Cloud Native 20 min read

Mastering K8s Application Lifecycle: Health Checks, Graceful Shutdown, Metrics & Tracing

This article explains how developers and operators should prepare a Go‑based service for Kubernetes by implementing health‑check endpoints, graceful shutdown handling, metrics exposure, tracing integration, standardized logging, and operational best practices such as stateless design, high availability, self‑healing, and HTTPS configuration.

Ops Development Stories

May 18, 2022

Mastering K8s Application Lifecycle: Health Checks, Graceful Shutdown, Metrics & Tracing

In the whole lifecycle of an application, development and operations are inseparable. When deploying to Kubernetes, both sides have responsibilities.

Development Side

From the development perspective, the application should provide the following capabilities:

Health check endpoint

Graceful shutdown

Metrics endpoint

Trace integration

Standardized log output

Define health check endpoint

The health check endpoint is used by Kubernetes readiness and liveness probes to determine if the pod is ready or alive.
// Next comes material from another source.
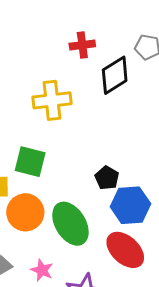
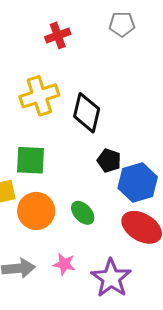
black diamond: (115, 75) -> (87, 113), moved, turned -33
green ellipse: (70, 224) -> (83, 213), size x0.6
If not defined, Kubernetes cannot assess the application’s health.

Example implementation:

package router

import (
    "github.com/gin-gonic/gin"
    v1 "go-hello-world/app/http/controllers/v1"
)

func SetupRouter(router *gin.Engine) {
    ruc := new(v1.RootController)
    router.GET("/", ruc.Root)

    huc := new(v1.HealthController)
    router.GET("/health", huc.HealthCheck)
}

package v1

import (
    "github.com/gin-gonic/gin"
    "go-hello-world/app/http/controllers"
    "go-hello-world/pkg/response"
    "net/http"
)

type HealthController struct {
    controllers.BaseController
}

func (h *HealthController) HealthCheck(c *gin.Context) {
    response.WriteResponse(c, http.StatusOK, nil, gin.H{"result": "健康检测页面", "status": "OK"})
}

When the application starts, Kubernetes probes this endpoint; a successful response indicates the app is healthy. In real scenarios, the health check may also need to verify dependent services such as Redis, MySQL, MQ, etc.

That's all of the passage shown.